Tips for Quitting Drinking
Some people choose to quit drinking for only a short period of time (like a few weeks to a few months) because they’re on a health kick. Other people may decide to keep it going indefinitely. Either way, whether you’re fully committing to an alcohol-free lifestyle or just testing the waters, here are some tips to help you cut back or cut it out entirely.
Set Goals
Define why you want to cut back on or quit alcohol, and set specific, achievable goals, such as reducing the amount you drink or the frequency of your drinking. If you want to cut it out for Dry January or Sober October, be sure to hold yourself accountable for the month, too.
If you don’t already have other hobbies or interests, now is a perfect time to get some! Find stress-relieving activities like hiking, yoga, working out, cooking, or other things you can do by yourself or with others that don’t involve alcohol.
Identify Triggers
Recognize situations or environments that may lead you to drink more (like certain friends who like to party or Thursday night karaoke). And do your best to avoid or minimize exposure to these triggers—at least while you’re adjusting to a not-drinking period.

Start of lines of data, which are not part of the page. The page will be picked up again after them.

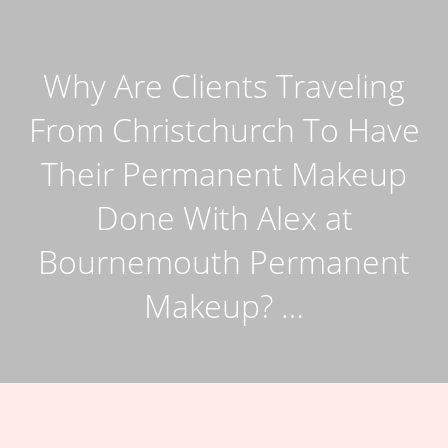
Why Are Clients Traveling
From Christchurch To Have
Their Permanent Makeup
Done With Alex at
Bournemouth Permanent
Makeup? …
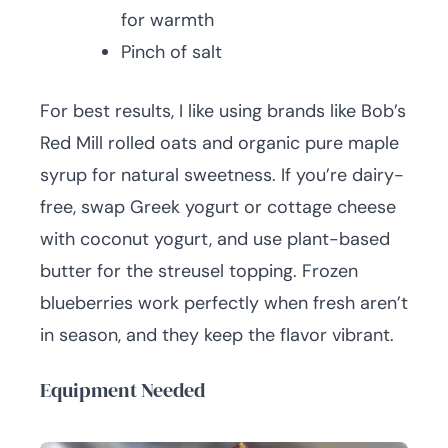
for warmth
Pinch of salt
For best results, I like using brands like Bob’s
Red Mill rolled oats and organic pure maple
syrup for natural sweetness. If you’re dairy-
free, swap Greek yogurt or cottage cheese
with coconut yogurt, and use plant-based
butter for the streusel topping. Frozen
blueberries work perfectly when fresh aren’t
in season, and they keep the flavor vibrant.
Equipment Needed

Keep a journal or use an app like Drink Control or Drink Aware to track your alcohol-free days and celebrate small wins along the way. Being able to see your progress can help keep you motivated.
Be Intentional With Your Environment
Being intentional about the environments you choose to spend time in can significantly support your efforts to reduce alcohol intake. Whether it’s removing alcoholic beverages from your home or opting for social settings where alcohol isn’t served, limiting access can make it easier to say no. In the process, you might even discover a new favorite hangout spot or your next go-to mocktail.
Seek Support
Tell close friends or family about your decision to quit alcohol so they can help hold you accountable. Because alcohol withdrawal can be dangerous for people who struggle with alcohol addiction, it’s also important that others know so they can keep an eye on any symptoms. Support groups like Alcoholics Anonymous (AA) or SMART Recovery for peer encouragement also exist to help you.
Focus on Mindful Drinking
It’s difficult to curtail a habit you’ve lived with for a long time—so it might be easier to start with mindful drinking. While identifying your triggers and setting goals, you can practice mindful drinking by having water between each drink, focusing on the taste and smell rather than how much you’d like to drink, and spending some time reflecting after completing each drink. It might get you further than you anticipated!